You might not want to  look at the photo of big old dirty nail in the barn that I stepped on which went all the way through the ball of my foot  to the top between the bones and tendons that operate my toes.


  1. Oh! I am so sorry!! That has to be really painful. And I hope that your tetanus shots were up to date.

    Thank you for the pondering about a "bug out" bag. It's something that I really need to think about and act upon....both for the practical necessities and the fiber ones as well.

    Hope you are healed soon!

  2. YOWIEEEEE! My foot hurts just thinking about yours! I hope you are feeling better by now...and that you have full movement and no nerve damage..oh dear!

    For mindless emergency waitingroom or hospital bedside knitting, I go for the prayer shawl...knit three, purl three to end of row repeat for as many rows as needed. Not exactly a small project..but comforting.

    Get better soon!

  3. Oh my! Praying for a quick healing for you.

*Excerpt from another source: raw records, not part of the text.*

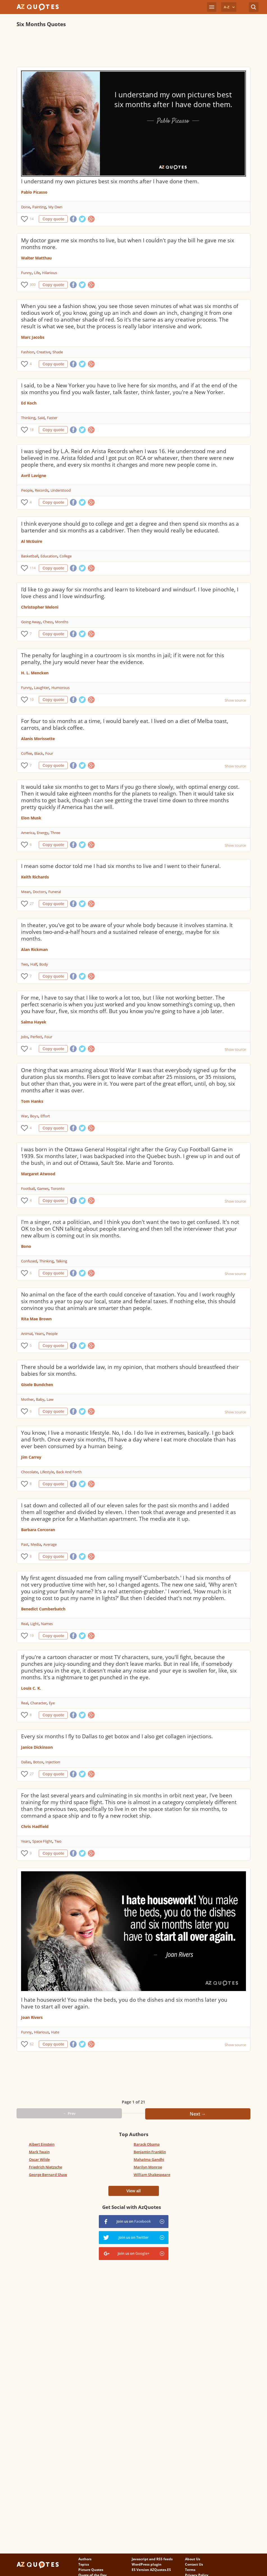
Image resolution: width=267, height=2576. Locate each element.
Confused (29, 1261)
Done (25, 206)
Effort (45, 1115)
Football (28, 1188)
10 (32, 699)
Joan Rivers (32, 2017)
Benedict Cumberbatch (43, 1609)
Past (24, 1544)
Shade (58, 351)
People (27, 490)
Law (50, 1399)
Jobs (24, 1036)
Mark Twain (39, 2151)
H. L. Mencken (35, 672)
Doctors (39, 891)
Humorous (60, 687)
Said (41, 417)
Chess (48, 621)
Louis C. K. (31, 1688)
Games (43, 1188)
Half (33, 964)
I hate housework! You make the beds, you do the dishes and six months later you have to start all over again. (124, 2003)
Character (38, 1702)
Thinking (28, 417)
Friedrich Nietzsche (45, 2167)
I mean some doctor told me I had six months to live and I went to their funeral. (121, 866)
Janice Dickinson (37, 1747)
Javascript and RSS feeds (152, 2559)
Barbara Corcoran (38, 1529)
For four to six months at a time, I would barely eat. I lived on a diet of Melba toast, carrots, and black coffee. (124, 724)
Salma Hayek (33, 1022)
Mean (26, 891)
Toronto (58, 1188)
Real (24, 1623)
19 (32, 1635)
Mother (27, 1399)
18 (32, 429)
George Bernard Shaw (48, 2174)
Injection (52, 1761)
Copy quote (53, 219)
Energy (42, 832)
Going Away (31, 621)
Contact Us (194, 2564)
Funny (26, 272)
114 (33, 568)
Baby (40, 1399)
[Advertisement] (119, 47)
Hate (55, 2032)
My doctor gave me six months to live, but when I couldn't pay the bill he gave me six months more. (127, 243)
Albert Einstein (41, 2144)
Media (36, 1544)
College (66, 556)
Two (24, 964)
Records (41, 490)
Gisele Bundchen (37, 1384)
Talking (61, 1261)
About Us (192, 2559)
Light (34, 1623)
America (28, 832)
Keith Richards (35, 877)
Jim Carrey (31, 1457)
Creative (43, 351)
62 (32, 2044)
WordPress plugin (146, 2564)
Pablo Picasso (34, 192)
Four (49, 753)
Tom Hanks (32, 1101)
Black (38, 753)
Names (47, 1623)
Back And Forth (69, 1471)
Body (43, 964)
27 (32, 903)
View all (133, 2191)
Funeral (54, 891)
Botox (38, 1761)
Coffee (26, 753)
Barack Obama (147, 2144)
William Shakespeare (152, 2174)
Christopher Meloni (39, 607)
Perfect (36, 1036)
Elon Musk (31, 818)
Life (37, 272)
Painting (39, 206)
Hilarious (49, 272)
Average (50, 1544)
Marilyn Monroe (148, 2167)
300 (33, 284)
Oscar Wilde (39, 2159)
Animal (27, 1333)
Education (48, 556)
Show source (235, 700)
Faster (52, 417)
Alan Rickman (34, 949)
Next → (198, 2114)
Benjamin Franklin (150, 2151)
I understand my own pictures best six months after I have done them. (110, 181)
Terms (190, 2569)
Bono (26, 1246)
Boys (34, 1115)
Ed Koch (28, 403)
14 (32, 218)
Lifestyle (47, 1471)
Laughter (41, 687)
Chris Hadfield (35, 1826)
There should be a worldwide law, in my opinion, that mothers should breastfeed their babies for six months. (130, 1370)
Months (61, 621)
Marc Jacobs (32, 337)
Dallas (26, 1761)
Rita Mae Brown (36, 1318)
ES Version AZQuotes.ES (151, 2569)
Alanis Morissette (38, 738)
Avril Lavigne (33, 475)
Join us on (134, 2221)
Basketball (29, 556)
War (24, 1115)
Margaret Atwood (38, 1173)
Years (39, 1333)
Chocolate (29, 1471)
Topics (83, 2564)
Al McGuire (31, 541)
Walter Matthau (36, 258)
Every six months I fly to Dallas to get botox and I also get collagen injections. (117, 1736)
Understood (61, 490)
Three (55, 832)
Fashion (27, 351)
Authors (85, 2559)
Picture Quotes (90, 2569)
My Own (55, 206)
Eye (52, 1702)
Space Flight (42, 1841)
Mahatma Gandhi (149, 2159)
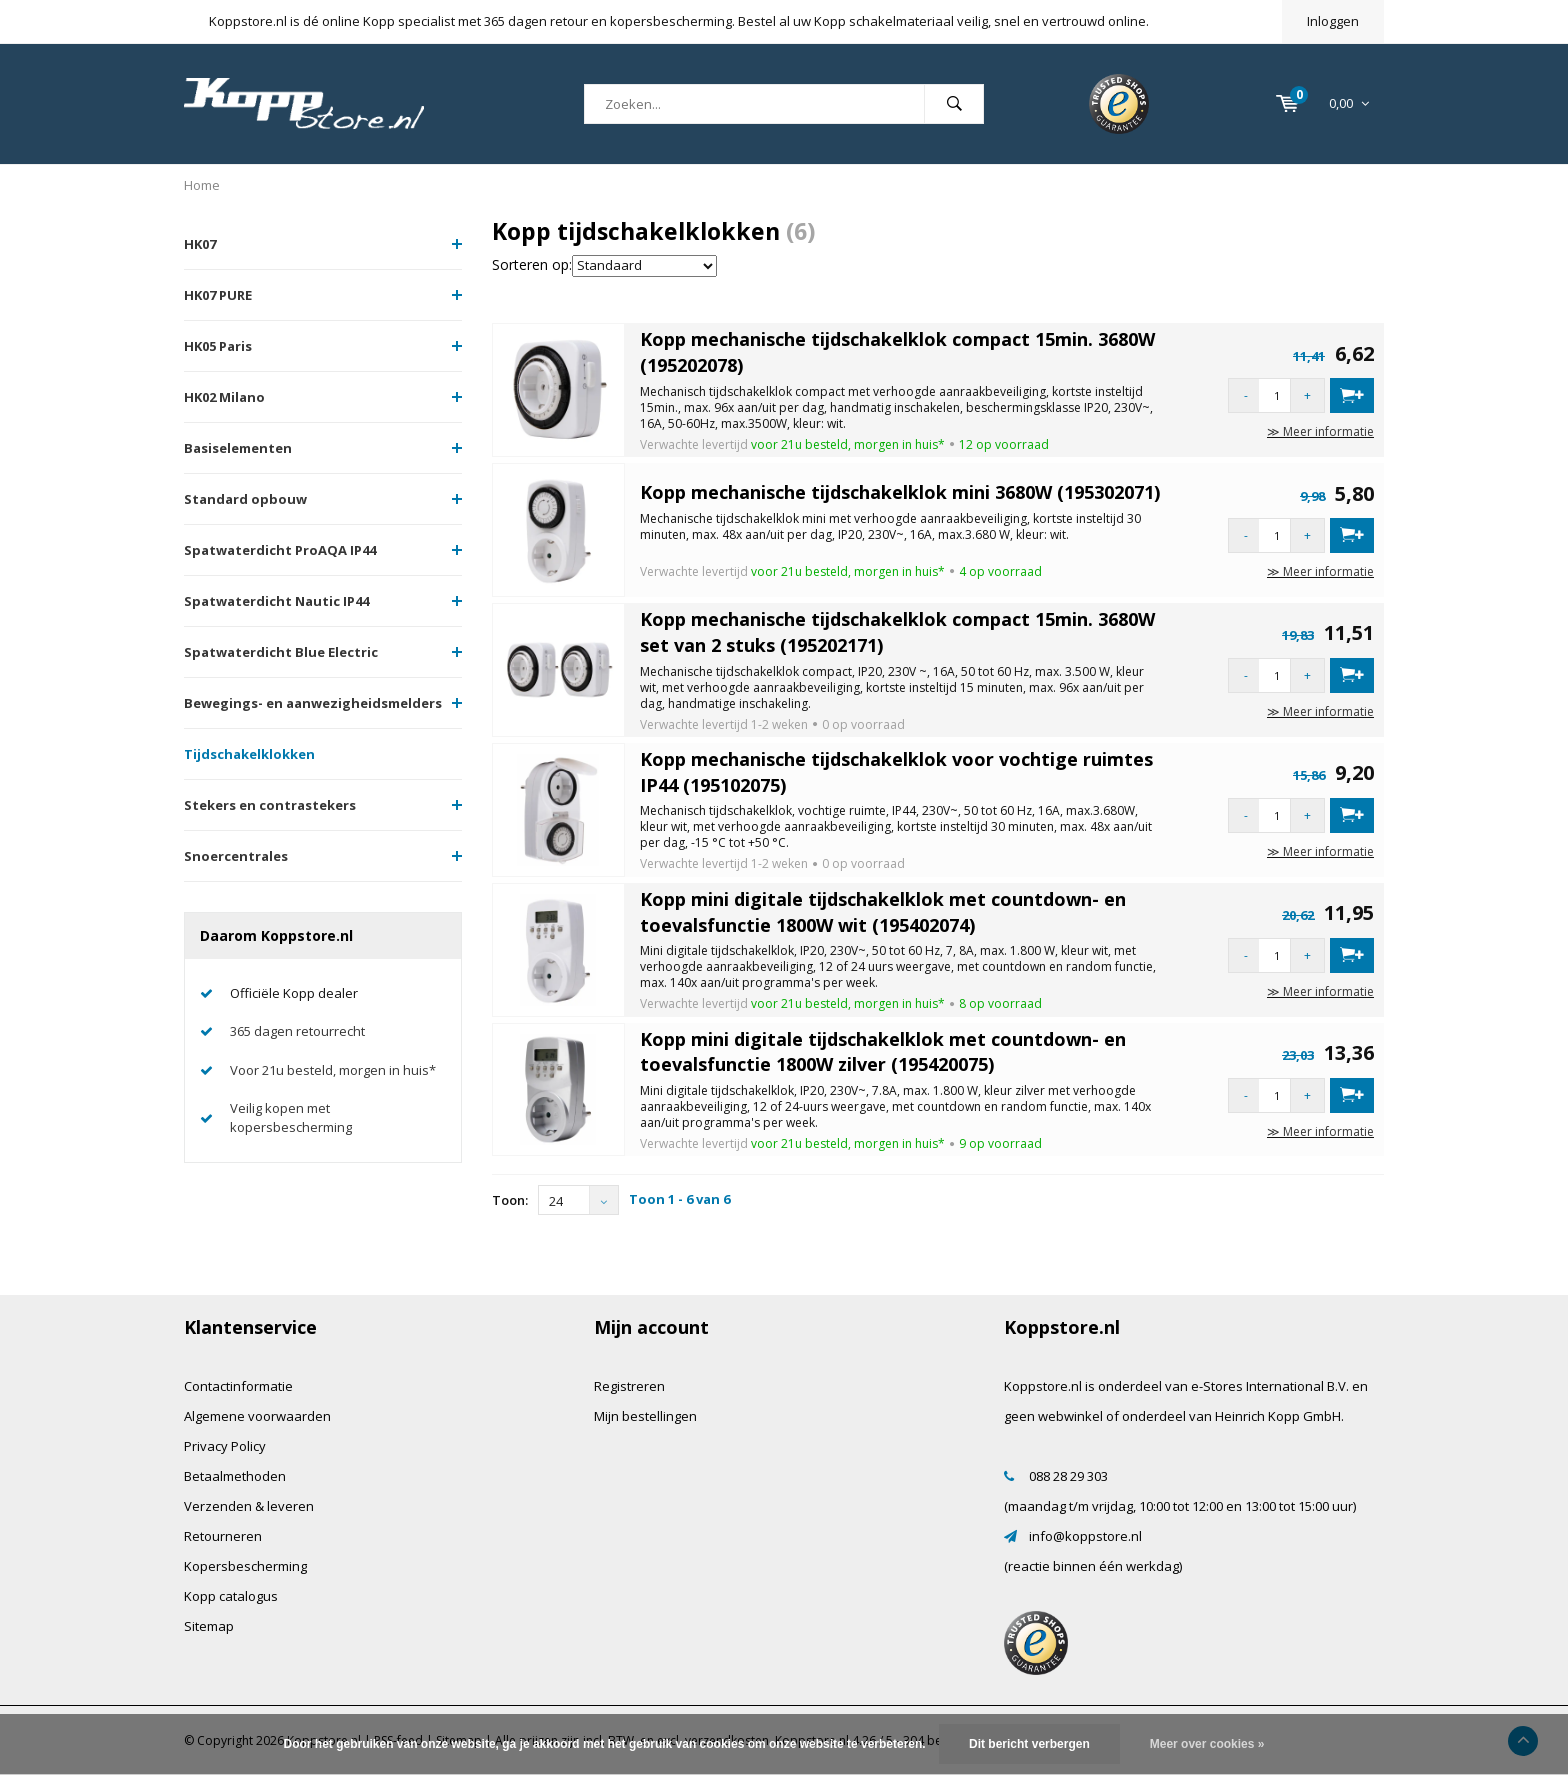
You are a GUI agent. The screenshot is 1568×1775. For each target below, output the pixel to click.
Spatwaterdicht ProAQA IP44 (280, 550)
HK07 (200, 244)
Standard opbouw (245, 499)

  4. Valerie, I learned that tetanus shots are good for 10 years *unless* you step on a rusty nail, in which case you have to have a booster at 5 yrs, which I did at the health dept, they said "that looks bad, you should go to the clinic for antibiotics, which was 100.00, then they had me come back the next day (another Benjamin) and they said that looks bad, you should go to the hospital for xrays, blood tests, yadayada, $$$$, more yada..and when it was all said and done, I wish I had just taken the tetanus and run, and not spent all that other money, as it is looking ok now, just still real painful. The lesson is, trust your intuition.

  5. Cyndy, a prayer shawl! great idea, and one you could leave the yarn in the bag for, easy to plan the yarn, don't have to overthink it, thanks for the input!

  6. So sorry to hear about your foot and said nail. I had a close call with one recently that just missed my foot, but left a nice hole in my shoe so I totally understand.
    My emergency knitting is a pair of plain vanilla socks. There is always a pair started and in their own project bag ready to go. Purse sits right next to bed with keys attached so I can run to or from whatever emergency wakes me in the night.

  7. lavandula angustifolia (Lavender essential oil) - I put a drop directly on my scab where I had a basal cell cancer removed on my head - it's healing up nicely! You could put a drop on the bottom of your foot, if you don't want to put it directly on your wound. You have to make sure it's real lavandula angustifolia, or it might burn. There was an extensive article in "Countryside" a couple issues back about what all it's good for.

    My "emergency" knitting bag contains bulky yarn with a garter stitch scarf in progress, once it gets to a decent length, it'll get donated to a charity. I have small balls of bulky that will be combined to keep it exciting. My regular knitting bag doubles as my purse, so my DH knows it goes where ever I go. It's got all my "notions" and whatever project is going at the time, meds, and various purse flotsam.

    I hope you and your foot get to feeling better, and will be glad to get my spindolyn when you get to it. Keep us updated on your healing progress.


  8. Vanilla socks! that just conjurs of up pictures of bouncy creamy fleece, spun to perfection.mmm yummy!

    Thanks for the lavender suggestion, I do have some lavender angustifolia and that would be good to keep the area clean.

    I am pretty excited as my son left a stunt bike here, and it is short enough I can sit on it, keep my bad foot up and use my other foot to scoot around to get to the barn, shop and garden, yay!